- ACTIVITY: Somewhere below are a line with "Rabenvögel und zeichnet sich durch ihr" and a later line with "unverwechselbares Aussehen.". Output exactly those lines and all lines between them.

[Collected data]
____________________
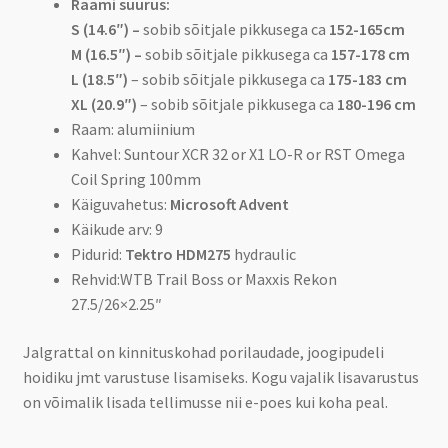
Raami suurus:
S (14.6″) –
sobib sõitjale pikkusega ca
152-165cm
M (16.5″) –
sobib sõitjale pikkusega ca
157-178 cm
L (18.5″)
– sobib sõitjale pikkusega ca
175-183 cm
XL (20.9″)
– sobib sõitjale pikkusega ca
180-196 cm
Raam: alumiinium
Kahvel: Suntour XCR 32 or X1 LO-R or RST Omega
Coil Spring 100mm
Käiguvahetus:
Microsoft Advent
Käikude arv: 9
Pidurid:
Tektro HDM275
hydraulic
Rehvid:WTB Trail Boss or Maxxis Rekon
27.5/26×2.25″
Jalgrattal on kinnituskohad porilaudade, joogipudeli
hoidiku jmt varustuse lisamiseks. Kogu vajalik lisavarustus
on võimalik lisada tellimusse nii e-poes kui koha peal.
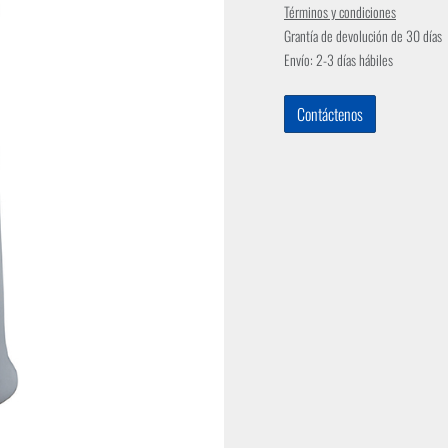
Términos y condiciones
Grantía de devolución de 30 días
Envío: 2-3 días hábiles
Contáctenos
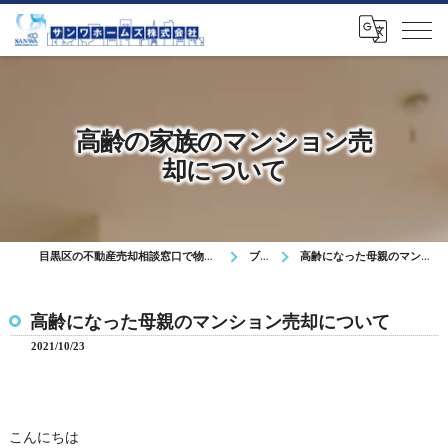
高齢の家族のマンション売
却について
目黒区の不動産売却相談窓口で物件査定や無料相談を対応
ブログ
高齢になった母親のマンション売却について
高齢になった母親のマンション売却について
2021/10/23
こんにちは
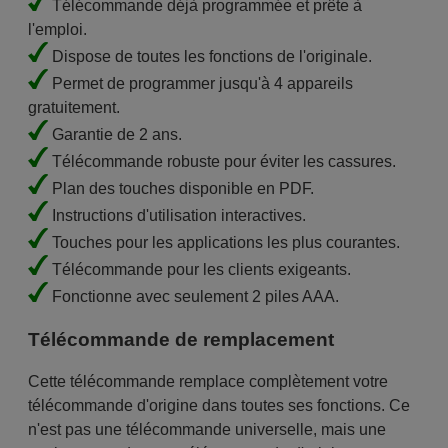
Télécommande déjà programmée et prête à
l'emploi.
Dispose de toutes les fonctions de l'originale.
Permet de programmer jusqu'à 4 appareils
gratuitement.
Garantie de 2 ans.
Télécommande robuste pour éviter les cassures.
Plan des touches disponible en PDF.
Instructions d'utilisation interactives.
Touches pour les applications les plus courantes.
Télécommande pour les clients exigeants.
Fonctionne avec seulement 2 piles AAA.
Télécommande de remplacement
Cette télécommande remplace complètement votre
télécommande d'origine dans toutes ses fonctions. Ce
n'est pas une télécommande universelle, mais une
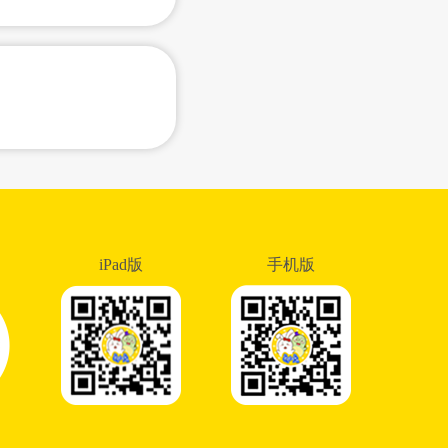
iPad版
手机版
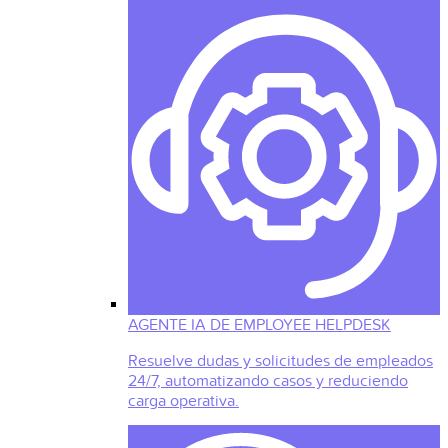
AGENTE IA DE EMPLOYEE HELPDESK
Resuelve dudas y solicitudes de empleados
24/7, automatizando casos y reduciendo
carga operativa.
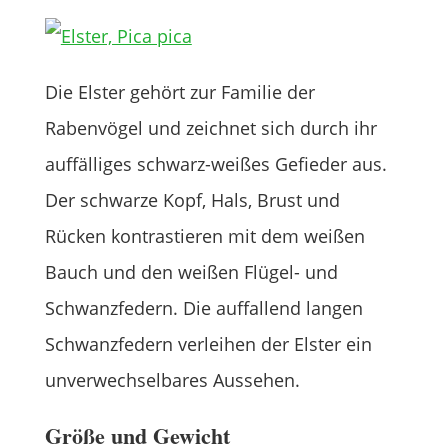
Die Elster gehört zur Familie der
Rabenvögel und zeichnet sich durch ihr
auffälliges schwarz-weißes Gefieder aus.
Der schwarze Kopf, Hals, Brust und
Rücken kontrastieren mit dem weißen
Bauch und den weißen Flügel- und
Schwanzfedern. Die auffallend langen
Schwanzfedern verleihen der Elster ein
unverwechselbares Aussehen.
Größe und Gewicht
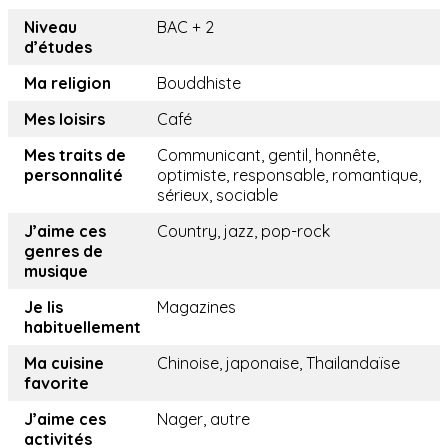
Niveau
BAC + 2
d’études
Ma religion
Bouddhiste
Mes loisirs
Café
Mes traits de
Communicant, gentil, honnête,
personnalité
optimiste, responsable, romantique,
sérieux, sociable
J’aime ces
Country, jazz, pop-rock
genres de
musique
Je lis
Magazines
habituellement
Ma cuisine
Chinoise, japonaise, Thailandaïse
favorite
J’aime ces
Nager, autre
activités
____________________
- FINISHED TASK:
Rabenvögel und zeichnet sich durch ihr
auffälliges schwarz-weißes Gefieder aus.
Der schwarze Kopf, Hals, Brust und
Rücken kontrastieren mit dem weißen
Bauch und den weißen Flügel- und
Schwanzfedern. Die auffallend langen
Schwanzfedern verleihen der Elster ein
unverwechselbares Aussehen.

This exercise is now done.